__EXERCISE DATA__
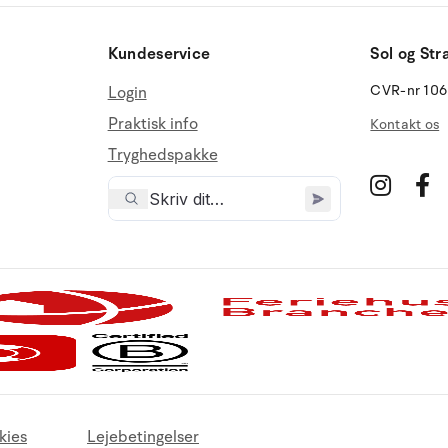
Kundeservice
Sol og Str
CVR-nr 10
Login
Praktisk info
Kontakt os
Tryghedspakke
kies
Lejebetingelser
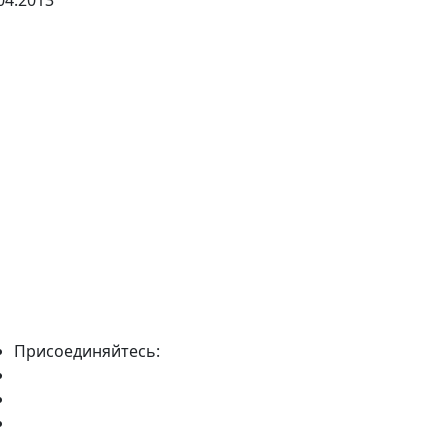
04.2013
Присоединяйтесь:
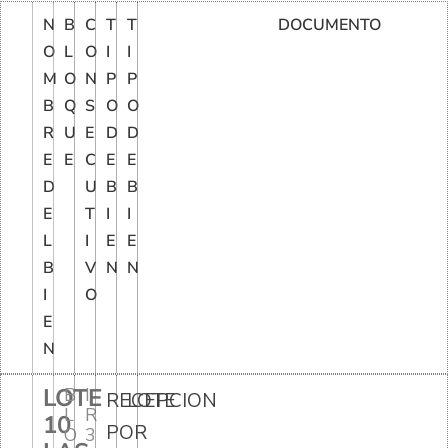
N
B
C
T
T
DOCUMENTO
O
L
O
I
I
M
O
N
P
P
B
Q
S
O
O
R
U
E
D
D
E
E
C
E
E
D
U
B
B
E
T
I
I
L
I
E
E
B
V
N
N
I
O
E
N
LOTE
B
I
RECEPCION
LOTE
L
R
10
POR
O
3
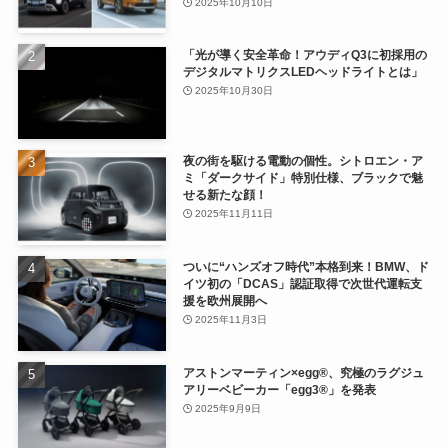
2025年10月10日
「光が導く安全革命！アウディQ3に初採用の
デジタルマトリクスLEDヘッドライトとは」
2025年10月30日
夜の街を駆ける電動の個性。シトロエン・ア
ミ「ダークサイド」特別仕様、ブラックで魅
せる新たな顔！
2025年11月11日
ついに“ハンズオフ時代”本格到来！BMW、ド
イツ初の「DCAS」認証取得で次世代運転支
援を欧州展開へ
2025年11月3日
アストンマーティン×egg®、究極のラグジュ
アリーベビーカー「egg3®」を発表
2025年9月9日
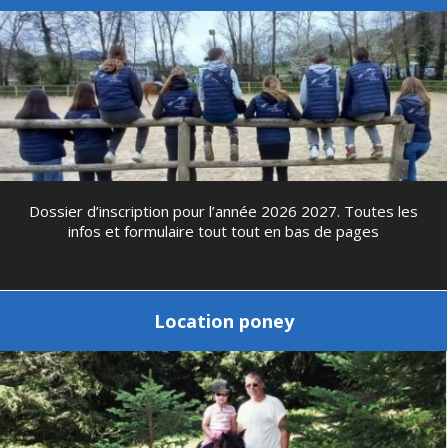
Dossier d’inscription pour l’année 2026 2027. Toutes les
infos et formulaire tout tout en bas de pages
Location poney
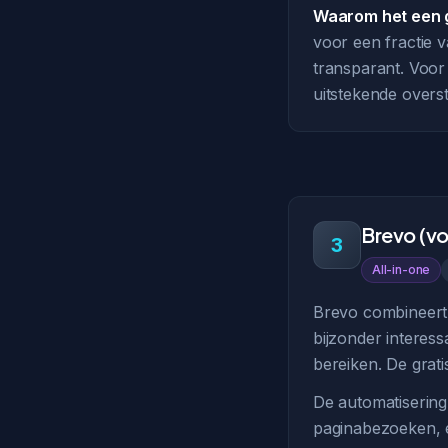
Waarom het een g
voor een fractie va
transparant. Voor 
uitstekende overs
Brevo (v
3
All-in-one
Brevo combineert 
bijzonder interes
bereiken. De grati
De automatisering
paginabezoeken, e-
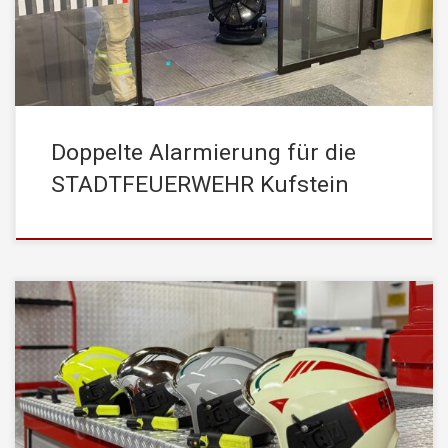
Toilettenanlage des Kufsteiner Bahnhofs. Um den Folgeeinsatz
zügig abzuarbeiten, […]
Doppelte Alarmierung für die
STADTFEUERWEHR Kufstein
Am Nationalfeiertag war es so weit, Bürgermeister Mag. Martin
Krumschnabel sowie Stadtamtsdirektorin Mag. Fiona Primus
übergaben der Freiwilligen Feuerwehr Kufstein 100 hochmoderne
Helme des Modells Dräger HPS 7000. Kommandant Gregor Held
und Stellvertreter Hans-Peter Wohlschlager bedankten sich im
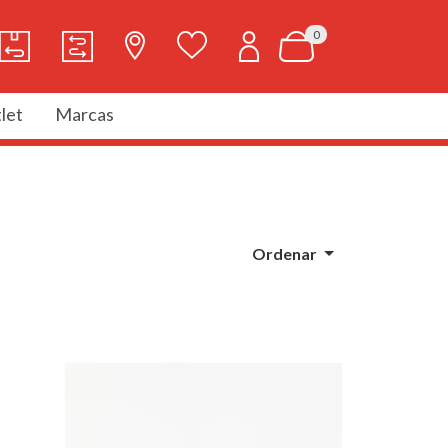
0
let
Marcas
Ordenar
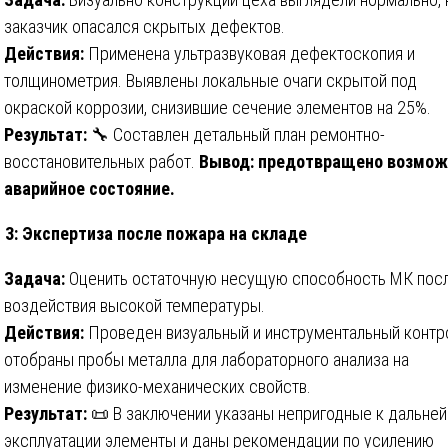
заказчик опасался скрытых дефектов.
Действия:
Применена ультразвуковая дефектоскопия и
толщинометрия. Выявлены локальные очаги скрытой под
окраской коррозии, снизившие сечение элементов на 25%.
Результат:
🔧 Составлен детальный план ремонтно-
восстановительных работ.
Вывод: предотвращено возмож
аварийное состояние.
 3: Экспертиза после пожара на складе
Задача:
Оценить остаточную несущую способность МК пос
воздействия высокой температуры.
Действия:
Проведен визуальный и инструментальный контр
отобраны пробы металла для лабораторного анализа на
изменение физико-механических свойств.
Результат:
📜 В заключении указаны непригодные к дальне
эксплуатации элементы и даны рекомендации по усилению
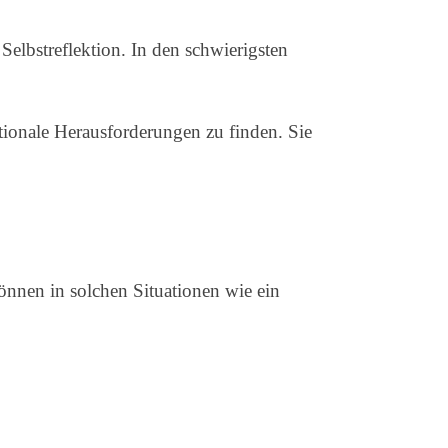
Selbstreflektion. In den schwierigsten
ionale Herausforderungen zu finden. Sie
önnen in solchen Situationen wie ein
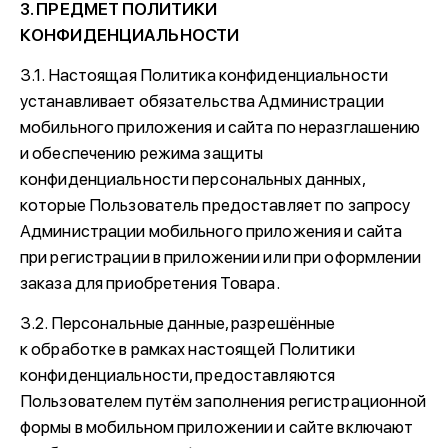
3. ПРЕДМЕТ ПОЛИТИКИ
КОНФИДЕНЦИАЛЬНОСТИ
3.1. Настоящая Политика конфиденциальности
устанавливает обязательства Администрации
мобильного приложения и сайта по неразглашению
и обеспечению режима защиты
конфиденциальности персональных данных,
которые Пользователь предоставляет по запросу
Администрации мобильного приложения и сайта
при регистрации в приложении или при оформлении
заказа для приобретения Товара.
3.2. Персональные данные, разрешённые
к обработке в рамках настоящей Политики
конфиденциальности, предоставляются
Пользователем путём заполнения регистрационной
формы в мобильном приложении и сайте включают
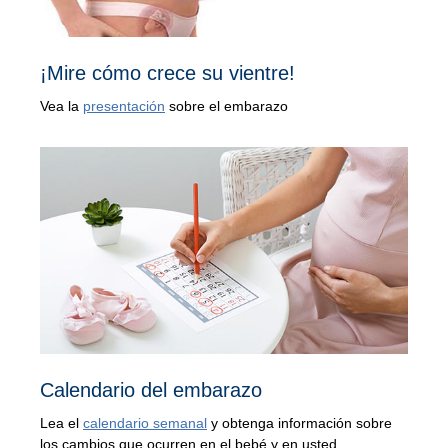
¡Mire cómo crece su vientre!
Vea la
presentación
sobre el embarazo
Calendario del embarazo
Lea el
calendario semanal
y obtenga información sobre
los cambios que ocurren en el bebé y en usted.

__TASK DETAILS__
Search the data and copy each line containing "embarazo".

__ANSWER SPACE__
sobre el embarazo
Calendario del embarazo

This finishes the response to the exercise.